Retries happen before DLQ routing. Only retry-exhausted events enter the DLQ.

delay(n) = min(initial_delay * multiplier^n * jitter, max_delay)
n=0: ~30s
n=1: ~60s
n=2: ~120s
n=3: ~240s
n=4: 300s (capped)

Jitter (0-20% random variance) prevents thundering herd when multiple products retry simultaneously.

CategoryFailure TypesBehavior
Retryableruntime_error, quality_gate_failure, transient_io_error, iceberg_write_failureRetry with backoff, then DLQ
Non-retryableschema_mismatch, permission_denied, missing_input_location, authentication_errorSent directly to DLQ (no retry)
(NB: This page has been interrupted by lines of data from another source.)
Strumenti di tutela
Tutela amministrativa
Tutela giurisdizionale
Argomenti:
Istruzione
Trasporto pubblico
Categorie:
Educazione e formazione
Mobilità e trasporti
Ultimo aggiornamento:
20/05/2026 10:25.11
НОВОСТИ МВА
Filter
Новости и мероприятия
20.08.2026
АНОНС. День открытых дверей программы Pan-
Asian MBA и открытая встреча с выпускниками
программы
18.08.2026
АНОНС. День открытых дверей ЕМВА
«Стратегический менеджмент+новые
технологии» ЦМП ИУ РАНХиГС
Non-retryable failures skip the retry loop entirely — retrying a permission error will never succeed.

Terminal window
# List all DLQ entries across products
akili dlq list
# Filter by product
akili dlq list --product daily-orders
# As JSON for scripting
akili dlq list --json

Output columns:

ColumnDescription
idDLQ entry identifier
productAffected product name
stageWhere the failure occurred (parse, correlation, execution, quality_gate)
errorError message summary
created_atWhen the entry was created
retry_countNumber of retries attempted before DLQ
Terminal window
# Get full details including the original event payload
akili dlq get dlq-entry-abc123
# As JSON
akili dlq get dlq-entry-abc123 --json

The detail view includes:

  • Original event payload (the data that failed)
  • Full error message and stack trace
  • Retry history (timestamp and error for each attempt)
  • Correlation ID for tracing related events
Terminal window
# Replay a single DLQ entry
akili dlq replay dlq-entry-abc123
# Replay using the current product version (not the version that failed)
akili dlq replay dlq-entry-abc123 --use-current-version

When replayed:

  • The event is re-injected at the stage where it originally failed
  • A new event_id is assigned to avoid deduplication rejection
  • The original correlation_id is preserved for end-to-end tracing
  • The DLQ entry is marked as replayed
Terminal window
# Replay multiple entries
akili dlq replay-batch dlq-entry-1 dlq-entry-2 dlq-entry-3
# Batch replay with current version
akili dlq replay-batch dlq-entry-1 dlq-entry-2 --use-current-version

After investigation, purge entries that do not need replay:

Terminal window
akili dlq purge dlq-entry-abc123

Purge all entries older than a specified number of days:

Terminal window
# Purge entries older than 30 days (requires --confirm)
akili dlq purge-all --older-than-days 30 --confirm

If a product fails N consecutive execution windows, the circuit breaker opens to prevent further resource waste:

CLOSED (normal)
--> On failure: increment counter
--> If counter >= 5: transition to OPEN
OPEN (broken)
--> Skip all executions for this product
--> Alert: circuit_breaker opened
--> After 300s: transition to HALF_OPEN
HALF_OPEN (testing)
--> Allow 1 execution through
--> Success: transition to CLOSED
--> Failure: transition to OPEN

When the circuit breaker is open, new events for the product are sent directly to the DLQ without attempting execution.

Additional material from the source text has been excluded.